A single unvaccinated teacher at a Northern California school triggered a COVID-19 outbreak in May that infected 26 others, including a total of 18 students, the Centers for Disease Control and Prevention reported Friday.
News of the startling, rapid spread in the school and to students’ families emerged as administrators grapple with vaccine and mask regulations for another school year in the face of Republican governors blocking mask mandates.
At least 90,000 students across the nation have already been quarantined at the start of this school year after contracting COVID-19 or being potentially exposed to the coronavirus. Children accounted for more than 1 in 5 new cases last week, according to the American Academy of Pediatrics.
The recent case examined by the CDC involved a Marin County school with 205 students from kindergarten through eighth grade.
Although teachers and students at the school were required to wear masks and maintain social distancing indoors, the unidentified teacher who caused the infections had removed her mask “on occasion” to read aloud in her class, the CDC noted. Student desks were placed six feet apart, windows were left open, and all classrooms had high-efficiency air filters, the study noted.
The teacher worked on May 19 and 20 while experiencing early COVID-19 symptoms before testing positive and taking sick leave. By May 22, students also began experiencing symptoms, the CDC reported.

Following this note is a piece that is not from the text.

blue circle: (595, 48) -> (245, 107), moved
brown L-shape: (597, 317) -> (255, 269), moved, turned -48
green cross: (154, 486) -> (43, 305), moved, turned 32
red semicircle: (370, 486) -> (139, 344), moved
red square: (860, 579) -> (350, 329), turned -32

Of the teacher’s 24 students, 12 tested positive; eight of them were seated in the first two rows of the classroom.
An additional six students in another grade also tested positive. Parents and siblings of students in both grades were also infected. Three of the adults who tested positive were fully vaccinated, according to the CDC.
“The introduction of the virus into the classroom by a teacher … while she was both symptomatic and unvaccinated, and who was unmasked when reading aloud to the class, resulted in cases within the classroom, across the school and among families of students,” CDC Director Rachel Walenksy said at a White House COVID-19 briefing Friday.
“We know how to protect our kids in school,” she added. “We have the tools.”
Dr. Lisa Santora, deputy health officer for Marin County, said officials had been urging teachers to be vaccinated since January, but many had not done it. “We saw firsthand that it wasn’t kids who were going to get teachers sick. It was going to be the reverse,” Santora told CNN.
Among those who tested positive in the outbreak, 81% reported symptoms, including fever, cough, headache and sore throat, the CDC reported. No one was hospitalized.
The outbreak “highlights the importance of vaccinating school staff members who are in close indoor contact with children ineligible for vaccination as schools reopen,” the CDC study warned, as well as the delta variant’s “increased transmissibility and potential for rapid spread, especially in unvaccinated populations.”
In addition to getting vaccinated, “strict adherence to non-pharmaceutical prevention strategies — including masking, routine testing, facility ventilation, and staying home when symptomatic — are important to ensure safe in-person learning in schools,” the study added.
Meanwhile, Republican Govs. Greg Abbott of Texas and Ron DeSantis of Florida, among others, have signed executive orders banning mask mandates in schools, even as the number of COVID-19 cases skyrockets in their states.
A court blocked DeSantis’ mask mandate ban on Friday, ruling that he had overstepped his authority. Leon County Circuit Judge John C. Cooper ruled that freedoms — such as not wearing a mask — are restricted when they negatively affect others. People have a right to drink alcohol, for example, but are barred from driving drunk and imperiling others’ lives and safety, he noted.
At least 10 Florida districts had already defied DeSantis and imposed mask mandates at their schools. Texas schools are also ignoring Abbott’s ban on mask mandates.